* **What the task requires**: Within the listing that follows, how many lines contain the word "Adicionar"? Only the number is wanted.
Top of Given entries
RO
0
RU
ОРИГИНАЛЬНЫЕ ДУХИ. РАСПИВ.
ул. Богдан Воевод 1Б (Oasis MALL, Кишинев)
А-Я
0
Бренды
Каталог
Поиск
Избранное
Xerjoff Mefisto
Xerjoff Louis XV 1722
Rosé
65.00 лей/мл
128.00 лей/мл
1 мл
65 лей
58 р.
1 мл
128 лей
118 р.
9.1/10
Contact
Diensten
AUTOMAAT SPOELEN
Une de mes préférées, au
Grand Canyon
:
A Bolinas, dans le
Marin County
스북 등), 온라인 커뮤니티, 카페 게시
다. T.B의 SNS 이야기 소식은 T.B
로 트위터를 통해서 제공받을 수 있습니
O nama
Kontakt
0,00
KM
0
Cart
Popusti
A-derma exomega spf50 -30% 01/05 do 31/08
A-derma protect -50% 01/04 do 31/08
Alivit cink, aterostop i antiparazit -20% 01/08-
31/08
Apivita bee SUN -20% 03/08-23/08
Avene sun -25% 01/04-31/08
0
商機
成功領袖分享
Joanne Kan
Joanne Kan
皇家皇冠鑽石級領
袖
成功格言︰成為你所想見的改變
Bottom of Given entries
Top of Given entries
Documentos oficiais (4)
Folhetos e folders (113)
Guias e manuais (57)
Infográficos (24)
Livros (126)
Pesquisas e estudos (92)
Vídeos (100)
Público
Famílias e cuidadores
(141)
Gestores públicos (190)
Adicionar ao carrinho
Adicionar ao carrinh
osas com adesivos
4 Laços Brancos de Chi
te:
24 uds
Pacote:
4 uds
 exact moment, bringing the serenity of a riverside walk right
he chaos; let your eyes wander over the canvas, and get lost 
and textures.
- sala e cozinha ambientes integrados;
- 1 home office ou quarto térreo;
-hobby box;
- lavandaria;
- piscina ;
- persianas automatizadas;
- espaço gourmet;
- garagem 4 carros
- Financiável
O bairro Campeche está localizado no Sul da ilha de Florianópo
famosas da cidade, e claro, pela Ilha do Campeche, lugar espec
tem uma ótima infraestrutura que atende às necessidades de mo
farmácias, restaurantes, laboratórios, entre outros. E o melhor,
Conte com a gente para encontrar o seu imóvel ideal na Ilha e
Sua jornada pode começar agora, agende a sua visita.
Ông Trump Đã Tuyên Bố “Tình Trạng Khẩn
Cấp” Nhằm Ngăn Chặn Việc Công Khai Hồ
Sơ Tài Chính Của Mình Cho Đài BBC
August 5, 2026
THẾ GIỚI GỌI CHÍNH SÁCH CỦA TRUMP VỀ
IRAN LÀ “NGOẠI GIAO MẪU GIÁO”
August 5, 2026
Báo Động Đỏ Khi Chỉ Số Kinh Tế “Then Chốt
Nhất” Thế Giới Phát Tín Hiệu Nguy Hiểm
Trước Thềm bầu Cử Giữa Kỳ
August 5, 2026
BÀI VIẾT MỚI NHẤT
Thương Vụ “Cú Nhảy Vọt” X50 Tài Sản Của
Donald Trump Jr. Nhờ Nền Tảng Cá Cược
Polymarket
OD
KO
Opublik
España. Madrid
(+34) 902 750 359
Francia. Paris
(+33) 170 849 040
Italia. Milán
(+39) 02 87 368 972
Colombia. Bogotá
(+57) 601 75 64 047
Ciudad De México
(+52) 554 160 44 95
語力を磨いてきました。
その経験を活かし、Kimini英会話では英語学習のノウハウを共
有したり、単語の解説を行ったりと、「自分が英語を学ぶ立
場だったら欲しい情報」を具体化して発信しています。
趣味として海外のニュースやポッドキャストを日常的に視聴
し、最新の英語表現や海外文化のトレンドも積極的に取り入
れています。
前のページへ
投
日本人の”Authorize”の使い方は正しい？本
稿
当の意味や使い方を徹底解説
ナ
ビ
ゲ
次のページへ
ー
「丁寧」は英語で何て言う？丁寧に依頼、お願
Bottom of Given entries
* **Response below**: 2